The garden became an arena of smoke and fire. Each time her crystal bolts streaked through the air, his form scattered and reappeared, the mist taking shapes: hands, claws, even the faint silhouette of beasts devouring her illusions. Every motion was graceful, deliberate.
"Stop hiding!" Elle screamed, voice raw.
"Very well."
Ulrich appeared directly before her, his blade already through her chest. Her eyes went wide, but before she could laugh again, he spoke softly:
"I get bored of you. You disappoint me."
Smoke spilled from his wound in her chest, snaking through her body. She trembled violently as the veins beneath her skin turned black, pulsing. Then, silence.
Her mouth moved, but no sound came out. Her body cracked apart like porcelain, collapsing into a pool of red shards. Ulrich stepped back, wiping invisible dust from his glove.
Then the shards began to hum.
He looked up just as the ground split beneath him, the fire circle erupting with new light. Dozens—no, hundreds—of Elles rose from the flames, each one identical, each smiling the same too-wide grin.
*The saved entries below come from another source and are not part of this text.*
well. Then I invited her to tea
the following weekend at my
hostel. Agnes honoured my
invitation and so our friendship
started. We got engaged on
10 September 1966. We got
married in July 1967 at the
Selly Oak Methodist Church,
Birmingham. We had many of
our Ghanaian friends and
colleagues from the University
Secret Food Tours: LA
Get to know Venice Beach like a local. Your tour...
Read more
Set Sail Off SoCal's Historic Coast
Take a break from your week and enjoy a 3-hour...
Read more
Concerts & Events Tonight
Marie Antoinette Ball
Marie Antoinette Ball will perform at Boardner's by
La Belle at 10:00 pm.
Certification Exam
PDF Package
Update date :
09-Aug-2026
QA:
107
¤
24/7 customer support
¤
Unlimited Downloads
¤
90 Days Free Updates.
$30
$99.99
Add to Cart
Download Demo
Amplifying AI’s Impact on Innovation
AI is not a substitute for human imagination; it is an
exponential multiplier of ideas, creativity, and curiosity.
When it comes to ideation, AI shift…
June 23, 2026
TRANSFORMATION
"How tedious," he muttered.
The clones raised their hands in unison, and the sky itself ignited. The fire took shape, forming a massive figure above them, half-human, half-demon, its molten horns dripping with light.
Elle's voice came from everywhere. "You look tired, old man. Shall I end you elegantly?"
Ulrich lifted his gaze, his expression serene. "Child, you mistake exhaustion for mercy."
The smoke gathered around him once more, swirling until it wrapped him like armor. His golden eyes glowed through the haze.
"Let us correct that misunderstanding."
The world broke apart in the next instant, fire clashing with shadow, sound vanishing under pressure. Smoke hands rose from the earth, gripping the fiery titan's throat. The sky bled red.
Then, nothing but blinding light and the faint echo of Elle's laughter dissolving into silence.